FBI Criteria: You Must Play With Ray
November 17, 2008
It’s official, as it was inevitable. Mark Mershon, the decent but hapless head of the FBI’s New York office — who for the past three years Police Commissioner Ray Kelly ran rings around — is retiring.
What is not official is the impending — and unprecedented — appointment of his successor, Joe Demarest, who left the Bureau earlier this year, apparently so anxious to depart that he forfeited a chunk of his pension.
Previously the head of the New York office’s counter-terrorism division, the lean, high-strung, six-foot-tall Demarest who resembles a Delta Force guy with his close-cropped hair, had succeeded in one of the Bureau’s most vital jobs. He oversaw top secret investigations and ran the Joint Terrorism Task Force [JTTF] of 350 or so FBI agents and NYPD detectives.
FBI Director Robert Mueller valued Demarest so highly he was promoted to a top secret project in Washington. Many viewed him as the odds-on favorite to succeed Mershon.
Instead, last February at the age of 48 — 15 months shy of turning 50 and becoming eligible for a full pension — Demarest resigned to join the Wall Street firm of Goldman Sachs. With Wall Street’s meltdown, that job has probably lost some of its appeal.
But why bring Demarest back to one of the bureau’s plum positions when there are plenty of top agents still working for the Bureau?

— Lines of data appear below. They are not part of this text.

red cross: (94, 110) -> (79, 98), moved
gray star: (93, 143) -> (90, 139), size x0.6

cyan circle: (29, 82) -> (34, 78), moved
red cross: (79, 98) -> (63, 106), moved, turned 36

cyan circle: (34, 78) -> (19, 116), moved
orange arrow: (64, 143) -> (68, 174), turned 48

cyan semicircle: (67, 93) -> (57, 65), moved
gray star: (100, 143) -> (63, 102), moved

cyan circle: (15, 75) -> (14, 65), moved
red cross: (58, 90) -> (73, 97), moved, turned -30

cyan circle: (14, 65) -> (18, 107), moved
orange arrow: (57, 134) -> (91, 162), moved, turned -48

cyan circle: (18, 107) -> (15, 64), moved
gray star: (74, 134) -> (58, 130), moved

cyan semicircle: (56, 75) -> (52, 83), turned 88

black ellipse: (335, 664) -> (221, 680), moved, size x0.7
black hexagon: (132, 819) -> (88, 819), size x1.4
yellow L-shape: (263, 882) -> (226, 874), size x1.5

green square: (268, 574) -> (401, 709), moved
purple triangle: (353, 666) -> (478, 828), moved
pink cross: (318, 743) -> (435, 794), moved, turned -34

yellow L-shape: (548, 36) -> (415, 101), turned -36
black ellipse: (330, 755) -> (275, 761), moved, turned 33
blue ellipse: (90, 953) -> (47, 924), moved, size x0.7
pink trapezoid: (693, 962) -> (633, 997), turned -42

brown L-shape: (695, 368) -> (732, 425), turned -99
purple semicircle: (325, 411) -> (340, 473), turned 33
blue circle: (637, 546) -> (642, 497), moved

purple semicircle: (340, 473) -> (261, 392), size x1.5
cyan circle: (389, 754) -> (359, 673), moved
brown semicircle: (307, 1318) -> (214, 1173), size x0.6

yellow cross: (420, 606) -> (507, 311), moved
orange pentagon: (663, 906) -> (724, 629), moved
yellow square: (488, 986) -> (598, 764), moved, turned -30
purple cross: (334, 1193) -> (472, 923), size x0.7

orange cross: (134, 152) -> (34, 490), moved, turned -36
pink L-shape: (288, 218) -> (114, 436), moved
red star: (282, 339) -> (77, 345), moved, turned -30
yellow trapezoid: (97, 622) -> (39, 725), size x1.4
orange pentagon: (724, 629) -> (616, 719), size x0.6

The most important reason, it appears, is that Demarest is one of the few people in the FBI (or anywhere else in law enforcement) who can get along with Kelly. The Bureau is apparently banking on Bloomberg III keeping Kelly as commissioner.
Demarest is also one of the few people in the FBI who works well with top officials in the NYPD’s Intelligence Division and the Counter-Terrorism Bureau.
Working well with Kelly and the NYPD seems to be the criteria for a successful Bureau tenure in New York these days.
Back in 2004 when Kelly hogged the terrorism spotlight and publicly lambasted the Bureau at every opportunity, Mueller brought in terror expert Pat D’Amuro to, as a source put it, “rein Kelly in.”
That summer, D’Amuro accused Kelly of creating “security concerns” after Kelly publicly praised and identified an NYPD detective who had helped arrest radical Muslim cleric Abu Hamsa Al Masri in the UK. Kelly singled out the detective, ignoring the role of FBI agents who were also in on the arrest and prompting the detective’s premature return from London after reporters showed up at his home on Long Island, frightening his wife.
A year later, the FBI’s line on Kelly changed. D’Amuro retired, joining Giuliani Partners. He was succeeded by Mershon, who stated that getting along with Kelly was his first priority.
Instead, Mershon became Kelly’s patsy. Said an FBI official: “After three years, Mershon realized that Kelly was not his friend, that Kelly’s first concern was Kelly.”
Case in point: last March’s bombing of the Times Square military recruiting station. Despite Kelly’s statement that the investigation would be conducted by the JTTF, the NYPD, has, so far as is known, not yet turned over the bicycle it found in a nearby dumpster to the FBI for lab analysis.
FBI spokesman Jim Margolin confirmed Mershon’s departure but refused to confirm Demarest’s appointment. Demarest didn’t return a call last week at Goldman’s.
No Story Here. (Con’t) That’s what Judge Richard Brown told Your Humble Servant last week when asked about his recent hiring of retired police lieutenant Pete Martin for his Queens DA Squad.
Brown added that Pete, who retired earlier this year, was not getting paid but working as a volunteer.
Well guess what? Turns out Pete is getting paid. Brown’s top assistant Jack Ryan explained the discrepancy by saying that maybe he hadn’t properly apprised the judge of Pete’s status.